Containers, The Wrong Way: Lessons Learnt

#kubernetes #linux #containers

This is a follow-up of "Containers, The Wrong Way, For Always-Free Fun and Profit"

In my last post, I told you all a wild idea: stop caring about the host OS of your EC2/VM. Take the OS hostage. Make it a babysitter of privileged container, and from that point on it's as relevant as a bastion VM. Your environment lives in an Docker/Podman image.
Versioned, reproducible, and testable on your laptop/QEMU/VMWare.

A week later, 119 files changed, +612 -4210 lines changed (this is what an Ansible retirement looks like) and I have one thing to say:

The core idea was right. I just hadn't "thought with containers" all the way through.

Prelude: The host OS matters. A tiny bit.

Here's the thing about the "host OS doesn't matter" premise: it only holds if the host OS agrees to not matter. Your privileged container needs to start and be able to take the host OS hostage. That's the whole deal. The host gets you to that point, and then it gets out of the way.

Oracle Linux ships with SELinux enforcing by default. And SELinux, doing exactly what SELinux is designed to do, looked at my privileged container with host networking and nested containers and said: wait just a goshdarned second. And, to be honest? SELinux is right. Windows Defender would have a field day trying to defend itself against this OS-level hijacking attack with admin rights.

The fix is... straightforward enough — set SELinux to permissive, reboot. But that's the problem for me. This would mean writing a whole "is SELinux enabled? try disable it and reboot" script to my cloud-init, which is already way too big IMHO.

This isn't Oracle Linux being bad. It isn't SELinux being wrong. It's a contract violation: I needed a host that would get out of the way, and this one wouldn't.

So... back to Ubuntu 24.04 Minimal. No drama. unattended-upgrades at 6am UTC. The host goes back to being furniture.

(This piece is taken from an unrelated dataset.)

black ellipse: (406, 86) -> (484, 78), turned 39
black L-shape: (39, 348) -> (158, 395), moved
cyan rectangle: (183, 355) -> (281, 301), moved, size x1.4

I Wasn't Actually Thinking With Containers

My original idea was, conceptually: take whatever free Linux distro the cloud handed you, bolt a privileged container with Alpine, run everything inside. One container. One image. K3s, Tailscale, manifests, startup logic — all of it, together.

I thought I was thinking with containers. I was actually thinking "how do I run a VM without virtualizing another Linux kernel." The question I should have asked earlier: why stop at one container?

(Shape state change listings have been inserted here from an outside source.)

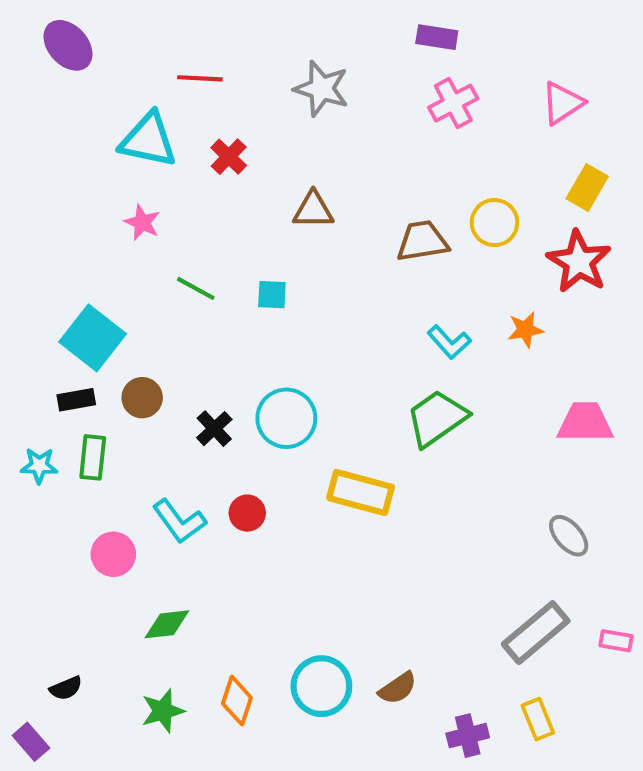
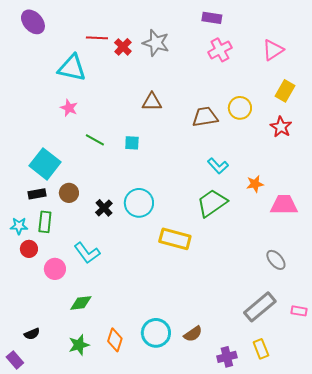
red cross: (229, 157) -> (123, 47), moved
red star: (579, 262) -> (281, 127), size x0.7
orange star: (525, 330) -> (255, 184), moved
red circle: (247, 513) -> (29, 249), moved

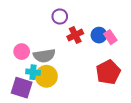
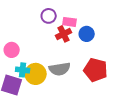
pink rectangle: (110, 37) -> (70, 22), moved, turned -48
gray semicircle: (44, 56) -> (60, 69), moved
red pentagon: (108, 72) -> (96, 70), turned -30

rancher/k3s is a scratch image. No shell, no package manager, nothing. It ships that way intentionally — K3s bundles exactly what it needs and nothing else. The moment I tried to extend it, I was working against a clear signal. The image was telling me something: don't touch me, use me.

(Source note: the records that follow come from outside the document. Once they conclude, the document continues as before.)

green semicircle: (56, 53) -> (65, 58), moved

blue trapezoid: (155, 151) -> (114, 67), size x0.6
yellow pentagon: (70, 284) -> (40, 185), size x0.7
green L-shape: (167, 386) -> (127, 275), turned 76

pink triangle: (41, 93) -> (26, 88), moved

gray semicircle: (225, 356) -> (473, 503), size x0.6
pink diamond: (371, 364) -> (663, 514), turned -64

Same with Tailscale. tailscale/tailscale exists, maintained by the people who wrote Tailscale, optimized for exactly this use case. Why was I installing tailscaled inside my Alpine image?

Instead of fighting the host OS, I was now fighting my own container image. All the pieces existed upstream, and yet, I was trying to further disassemble them.

The Steward Container

I once used Portainer to manage an entire fleet of VMs and baremetal servers. Got a lot of flack from the internet for using it, too. Portainer manages your container, but it too is a container. It just required mounting the Docker socket, and it managed everything. I should have done that from the beginning.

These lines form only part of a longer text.